Suite à ces événements, la CEDEAO a officiellement annoncé le « déploiement immédiat » de contingents militaires provenant du Nigeria, de la Sierra Leone, de la Côte d’Ivoire et du Ghana. Cette force a pour mission de soutenir le gouvernement et l’armée républicaine du Bénin, afin de « préserver l’ordre constitutionnel ».

La Force en attente de la CEDEAO est investie d’un mandat visant à assurer la paix et la stabilité régionales. Elle avait notamment été déployée en Gambie en 2017 pour garantir la transition du pouvoir après le refus du président sortant, Yahya Jammeh, de quitter ses fonctions.

Cependant, il est à noter que cette force avait choisi de ne pas intervenir lors du coup d’État survenu au Niger en 2023.
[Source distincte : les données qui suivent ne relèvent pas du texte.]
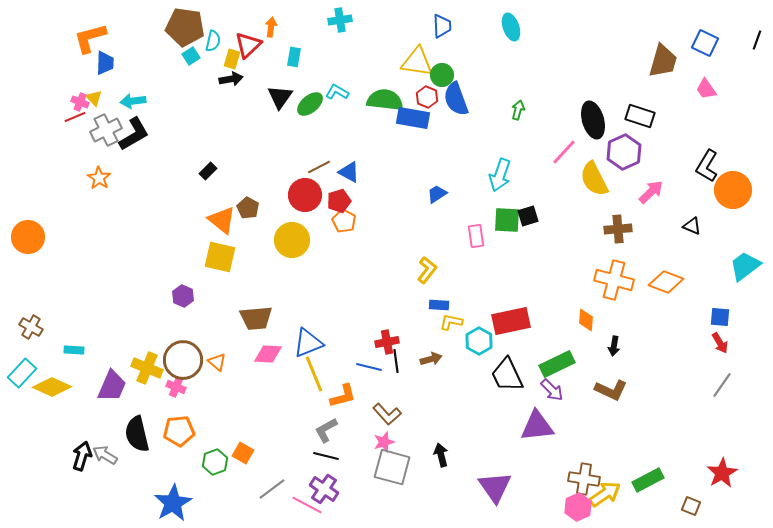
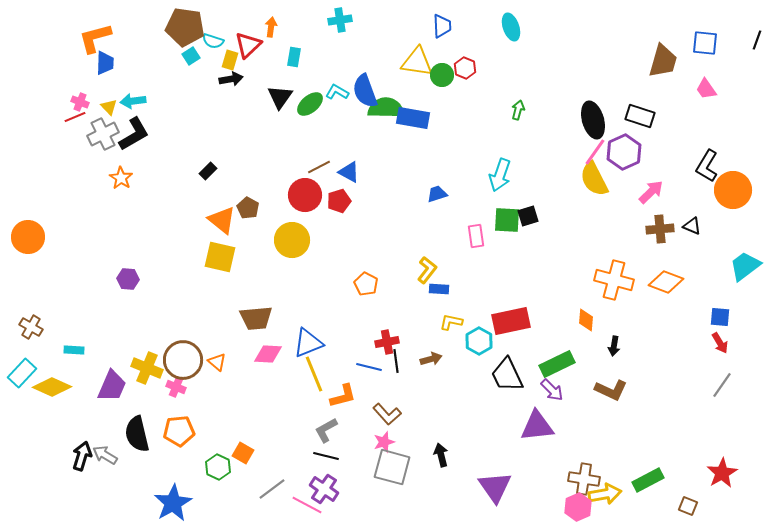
orange L-shape at (90, 38): moved 5 px right
cyan semicircle at (213, 41): rotated 95 degrees clockwise
blue square at (705, 43): rotated 20 degrees counterclockwise
yellow rectangle at (232, 59): moved 2 px left, 1 px down
red hexagon at (427, 97): moved 38 px right, 29 px up
yellow triangle at (94, 98): moved 15 px right, 9 px down
blue semicircle at (456, 99): moved 91 px left, 8 px up
green semicircle at (385, 100): moved 1 px right, 8 px down; rotated 6 degrees counterclockwise
gray cross at (106, 130): moved 3 px left, 4 px down
pink line at (564, 152): moved 31 px right; rotated 8 degrees counterclockwise
orange star at (99, 178): moved 22 px right
blue trapezoid at (437, 194): rotated 15 degrees clockwise
orange pentagon at (344, 221): moved 22 px right, 63 px down
brown cross at (618, 229): moved 42 px right
purple hexagon at (183, 296): moved 55 px left, 17 px up; rotated 20 degrees counterclockwise
blue rectangle at (439, 305): moved 16 px up
green hexagon at (215, 462): moved 3 px right, 5 px down; rotated 15 degrees counterclockwise
yellow arrow at (605, 494): rotated 24 degrees clockwise
brown square at (691, 506): moved 3 px left
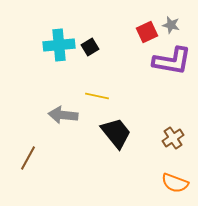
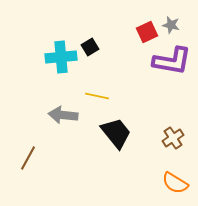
cyan cross: moved 2 px right, 12 px down
orange semicircle: rotated 12 degrees clockwise
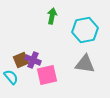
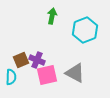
cyan hexagon: rotated 10 degrees counterclockwise
purple cross: moved 4 px right
gray triangle: moved 10 px left, 9 px down; rotated 20 degrees clockwise
cyan semicircle: rotated 42 degrees clockwise
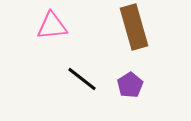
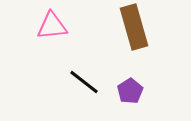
black line: moved 2 px right, 3 px down
purple pentagon: moved 6 px down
L’Union africaine (UA) a également exprimé sa condamnation « fermement et sans équivoque » de cette tentative de renversement du pouvoir.

Bien que l’histoire politique du Bénin ait été marquée par diverses tentatives de coups d’État, le dernier putsch réussi remontait à 1972.

« Aujourd’hui, j’ai l’impression de revivre les événements qu’ont connus nos parents à cette époque », a déclaré Remy Agblo, un commerçant, ajoutant avec soulagement que la tentative avait été « heureusement déjouée ».

Patrice Talon, à la tête du pays depuis 2016, achèvera son second et dernier mandat constitutionnel en 2026.

Romuald Wadagni, l’actuel ministre des Finances et successeur désigné, est considéré comme le favori incontesté pour l’élection présidentielle d’avril 2026, notamment en raison de l’exclusion du principal parti d’opposition.

« Une tension palpable règne dans le pays depuis plusieurs mois en raison des échéances électorales », a observé Anatole Zinsou, un informaticien basé à Cotonou, qui a également exprimé des regrets concernant « l’exclusion » de certains acteurs des processus électoraux.

Malgré les éloges pour le développement économique du Bénin sous sa direction, Patrice Talon est fréquemment critiqué par ses opposants qui lui reprochent d’avoir instauré un régime plus autoritaire, éloignant le pays de son passé démocratique.